4 Reasons To Buy 'Old Tech' Stocks Like Microsoft Right Now

| About: Microsoft Corporation (MSFT)

With many market indexes trading at record highs, it is getting harder to find solid value stocks worth buying now. However, a growing number of investors are starting to look at "old" tech stocks that appear to have everything an investor could ask for: stable revenues, a great brand name, a reasonable stock valuation and even a solid dividend. With many stocks trading at elevated prices, the market leaders could be poised to also lift the fortunes of tech stocks that may have lagged in the past. CNBC's Jim Cramer even recently said that it is time to consider buying old tech stocks. Cramer stated: "The move into old tech is in its infancy and those left behind stocks are now ready to run." With this in mind, here are four reasons to consider Microsoft shares now:

Microsoft Corporation (NASDAQ:MSFT) shares were trading around $31 in September, but expectations for a big launch for Windows 8 and the "Surface" tablet were apparently too high and the stock dropped to about $26.50 in December. However, in 2013, the stock has been trending slightly higher and it could have more room to the upside.

Aside from the fact that Microsoft shares could be poised to continue trending higher, there are a few more reasons to buy the stock now:

1) Surface tablet sales have been lackluster according to some reports. But did anyone really think that this was going to be the next hot gadget? The company has reportedly sold about 1.5 million units which is minimal when compared to the nearly 23 million iPads that Apple (NASDAQ:AAPL) sold in one quarter. However, this "disappointment" might lead to positive (management) changes in the future, and we will get into that shortly.

2) Microsoft has a fortress-like balance sheet with about $68 billion in cash and just around $14.22 in debt. This financial strength gives the company tremendous flexibility to invest in research and development, or buy the latest tech start-up, and it allows it to continue buying back shares. It also means this company has the cash to consider paying a special dividend or continue raising the regular quarterly dividend.

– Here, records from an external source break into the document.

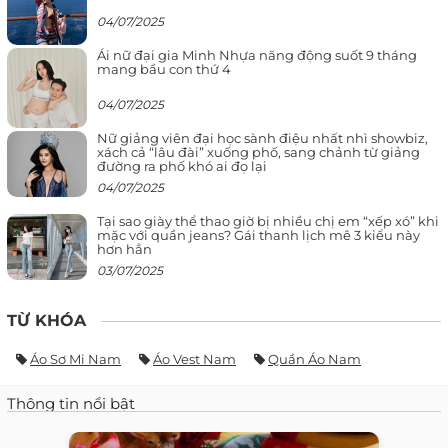
04/07/2025
Ái nữ đại gia Minh Nhựa năng động suốt 9 tháng
mang bầu con thứ 4
04/07/2025
Nữ giảng viên đại học sành điệu nhất nhì showbiz,
xách cả “lâu đài” xuống phố, sang chảnh từ giảng
đường ra phố khó ai đọ lại
04/07/2025
Tại sao giày thể thao giờ bị nhiều chị em “xếp xó” khi
mặc với quần jeans? Gái thanh lịch mê 3 kiểu này
hơn hẳn
03/07/2025
TỪ KHÓA
Áo Sơ Mi Nam
Áo Vest Nam
Quần Áo Nam
Thông tin nổi bật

3) Microsoft has a very stable revenue base from ongoing sales of Windows and upgrades. This steady cashflow and the significant cash hoard on the balance sheet allows it to offer a dividend that yields about 3.5%. It has a history of raising the dividend and it has paid a special dividend in the past. Five years ago, the quarterly dividend was 11 cents per share, but thanks to steady increases, it has doubled to 23 cents per share.

4) Many investors have low expectations for Microsoft and its stock. That could be a real buy signal for contrarian investors. For example, when many analysts and investors were very bullish and issuing $1,000 price targets for Apple shares when it was trading for about $700 last year, that was actually a time to sell (when expectations were high) because the stock has fallen precipitously since. In the eyes of many, Microsoft shares have languished for too long and some believe that the company missed big opportunities in social networking, search, and tablets. The recent disappointment in the Surface tablet might be yet another reason why a growing number of investors and analysts believe that CEO Steve Ballmer needs to step down. CNBC's Herb Greenberg has predicted that Ballmer will leave the company and that Bill Gates will take the helm (at least for awhile). I think the market would welcome a management shakeup as a sign that Microsoft is not going to accept the mediocre performance of the stock price over the last few years. A management change could create a significant upside catalyst for the stock.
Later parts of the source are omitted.